The quantization for in-homogeneous self-similar measures with in-homogeneous open set condition

TL;DR

This paper investigates the quantization properties of in-homogeneous self-similar measures under certain conditions, establishing the existence and exact value of the quantization dimension and analyzing the quantization coefficients.

Contribution

It introduces a framework for quantization of in-homogeneous self-similar measures with an open set condition and determines the quantization dimension explicitly.

Findings

Existence of quantization dimension for the measure.

Explicit formula for the quantization dimension $\xi_r$.
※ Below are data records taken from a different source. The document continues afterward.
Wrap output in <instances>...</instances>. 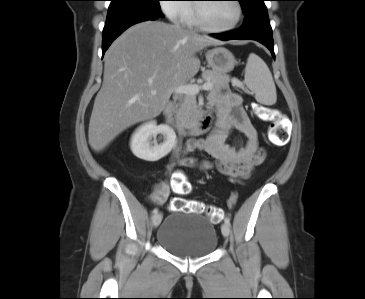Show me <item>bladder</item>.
I'll use <instances>...</instances> for the list:
<instances>
[{
  "label": "bladder",
  "instance_id": "obj_1",
  "mask_svg": "<svg viewBox=\"0 0 365 299\" xmlns=\"http://www.w3.org/2000/svg\"><path fill=\"white\" fill-rule=\"evenodd\" d=\"M156 238L166 251L183 258L208 256L218 245L213 221L183 211L170 214L159 227Z\"/></svg>",
  "mask_w": 365,
  "mask_h": 299
}]
</instances>
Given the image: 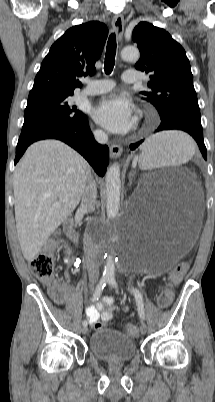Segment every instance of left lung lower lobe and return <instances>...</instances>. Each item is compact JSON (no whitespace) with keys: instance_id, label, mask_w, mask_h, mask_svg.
Here are the masks:
<instances>
[{"instance_id":"obj_1","label":"left lung lower lobe","mask_w":215,"mask_h":402,"mask_svg":"<svg viewBox=\"0 0 215 402\" xmlns=\"http://www.w3.org/2000/svg\"><path fill=\"white\" fill-rule=\"evenodd\" d=\"M171 129L183 130L189 133L197 142L204 159H207V150L204 144L201 122L194 121L183 116H170L164 119L161 118V123L155 132ZM143 141L144 140H140L134 144H131L130 149L134 150Z\"/></svg>"}]
</instances>
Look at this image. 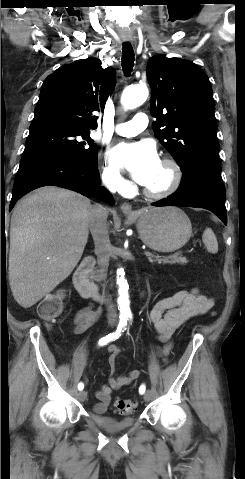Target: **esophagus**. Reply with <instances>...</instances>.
Instances as JSON below:
<instances>
[{"label":"esophagus","mask_w":245,"mask_h":479,"mask_svg":"<svg viewBox=\"0 0 245 479\" xmlns=\"http://www.w3.org/2000/svg\"><path fill=\"white\" fill-rule=\"evenodd\" d=\"M120 208L124 214H134L132 206L129 203H123Z\"/></svg>","instance_id":"obj_1"}]
</instances>
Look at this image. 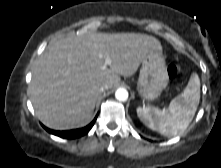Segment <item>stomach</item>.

Conditions for positivity and finiteness of quantization coefficients.

Abstract

Let $(g_i)_{i=1}^M$ be a family of contractive similitudes satisfying the open set condition. Let $\nu$ be a self-similar measure associated with $(g_i)_{i=1}^M$. We study the quantization problem for the in-homogeneous self-similar measure $\mu$ associated with a condensation system $((f_i)_{i=1}^N,(p_i)_{i=0}^N,\nu)$. Assuming a version of in-homogeneous open set condition for this system, we prove the existence of the quantization dimension for $\mu$ of order $r\in(0,\infty)$ and determine its exact value $\xi_r$. We give sufficient conditions for the $\xi_r$-dimensional upper and lower quantization coefficient to be positive or finite.